Exercise details ▸
Locate every line in the records below that contains the word "frame", and copy each one.

Material for the task ▸

########

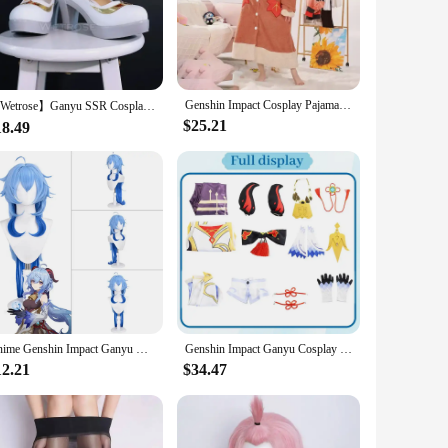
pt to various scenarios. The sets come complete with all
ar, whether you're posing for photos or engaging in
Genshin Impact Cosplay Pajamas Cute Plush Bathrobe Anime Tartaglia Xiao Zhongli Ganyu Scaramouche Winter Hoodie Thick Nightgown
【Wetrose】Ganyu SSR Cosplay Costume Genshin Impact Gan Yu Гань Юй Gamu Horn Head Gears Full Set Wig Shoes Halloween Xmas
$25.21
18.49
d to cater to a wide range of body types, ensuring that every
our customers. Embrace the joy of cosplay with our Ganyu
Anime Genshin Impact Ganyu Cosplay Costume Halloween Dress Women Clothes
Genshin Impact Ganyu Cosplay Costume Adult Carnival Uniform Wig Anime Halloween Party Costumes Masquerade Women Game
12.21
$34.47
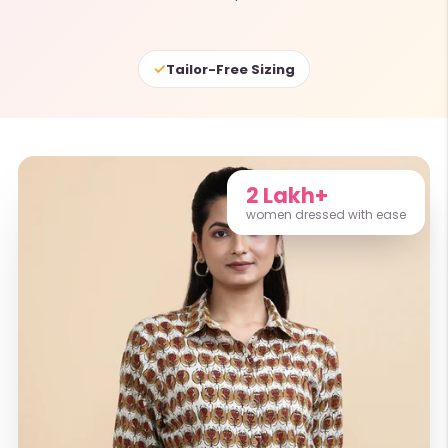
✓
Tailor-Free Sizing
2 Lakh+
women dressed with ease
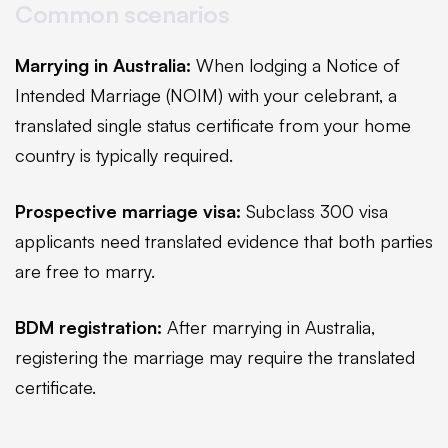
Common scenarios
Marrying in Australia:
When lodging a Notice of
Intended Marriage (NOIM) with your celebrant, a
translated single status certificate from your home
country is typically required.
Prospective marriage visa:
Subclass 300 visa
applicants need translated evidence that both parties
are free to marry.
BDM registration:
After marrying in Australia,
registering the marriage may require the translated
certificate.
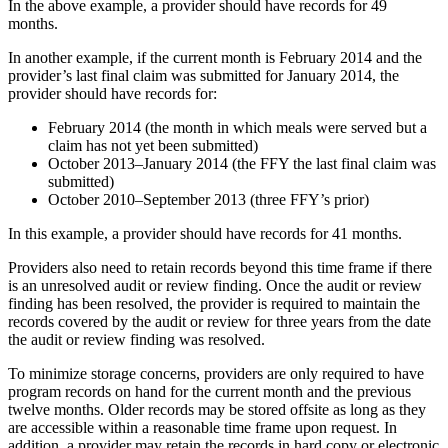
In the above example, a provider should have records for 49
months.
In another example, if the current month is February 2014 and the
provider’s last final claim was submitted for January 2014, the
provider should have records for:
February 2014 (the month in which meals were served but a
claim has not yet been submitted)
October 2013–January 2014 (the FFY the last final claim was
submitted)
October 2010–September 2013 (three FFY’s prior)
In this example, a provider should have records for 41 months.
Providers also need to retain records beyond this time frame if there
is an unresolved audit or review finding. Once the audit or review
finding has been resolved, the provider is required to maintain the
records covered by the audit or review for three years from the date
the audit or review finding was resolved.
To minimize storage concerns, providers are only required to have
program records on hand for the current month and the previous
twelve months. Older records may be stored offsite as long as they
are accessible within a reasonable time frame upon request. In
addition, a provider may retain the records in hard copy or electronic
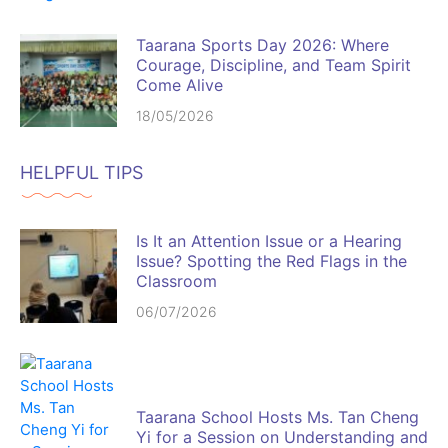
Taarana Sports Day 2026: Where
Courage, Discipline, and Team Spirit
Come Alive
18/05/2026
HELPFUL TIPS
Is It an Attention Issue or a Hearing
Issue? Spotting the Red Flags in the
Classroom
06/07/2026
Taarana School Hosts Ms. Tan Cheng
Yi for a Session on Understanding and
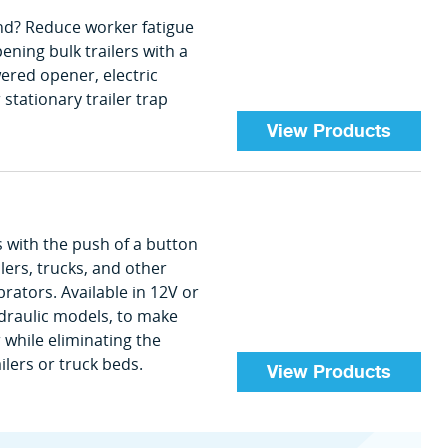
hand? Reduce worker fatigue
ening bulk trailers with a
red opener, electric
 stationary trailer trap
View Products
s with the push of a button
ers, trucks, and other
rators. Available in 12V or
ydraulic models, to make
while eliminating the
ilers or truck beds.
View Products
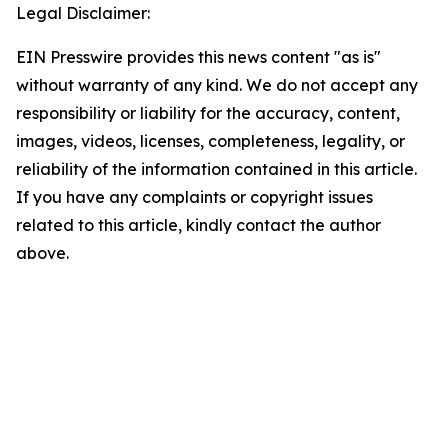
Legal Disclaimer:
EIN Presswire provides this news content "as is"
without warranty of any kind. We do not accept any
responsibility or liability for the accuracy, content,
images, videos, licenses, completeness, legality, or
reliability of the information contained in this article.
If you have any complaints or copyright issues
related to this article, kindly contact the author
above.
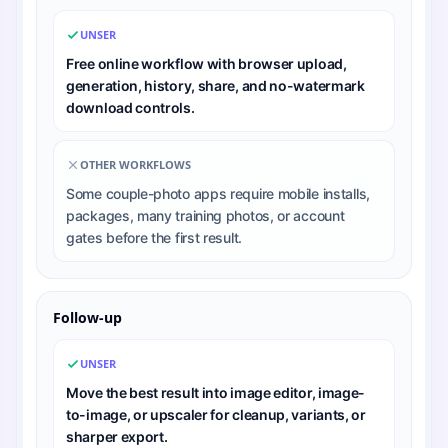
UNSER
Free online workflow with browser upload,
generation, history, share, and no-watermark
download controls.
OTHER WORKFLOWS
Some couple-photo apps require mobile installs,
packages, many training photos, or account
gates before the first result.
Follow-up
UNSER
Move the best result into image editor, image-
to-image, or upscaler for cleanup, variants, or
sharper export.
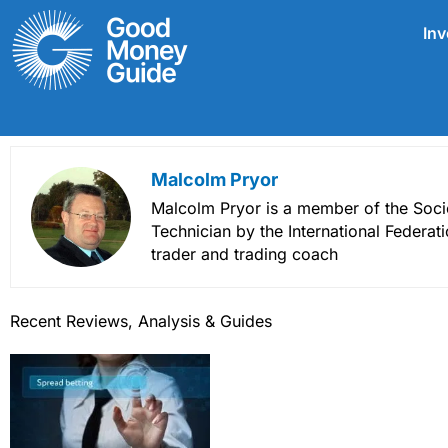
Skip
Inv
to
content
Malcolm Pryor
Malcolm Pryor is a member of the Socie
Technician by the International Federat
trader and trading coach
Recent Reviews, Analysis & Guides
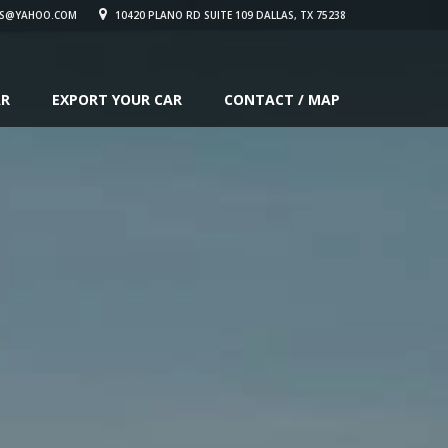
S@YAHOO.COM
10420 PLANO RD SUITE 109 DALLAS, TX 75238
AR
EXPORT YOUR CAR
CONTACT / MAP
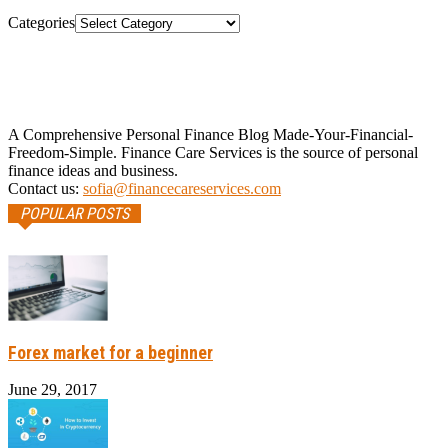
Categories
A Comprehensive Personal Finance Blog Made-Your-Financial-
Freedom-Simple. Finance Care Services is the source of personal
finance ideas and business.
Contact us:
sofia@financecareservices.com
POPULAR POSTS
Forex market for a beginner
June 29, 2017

########

Completed task ▸
Providers also need to retain records beyond this time frame if there
are accessible within a reasonable time frame upon request. In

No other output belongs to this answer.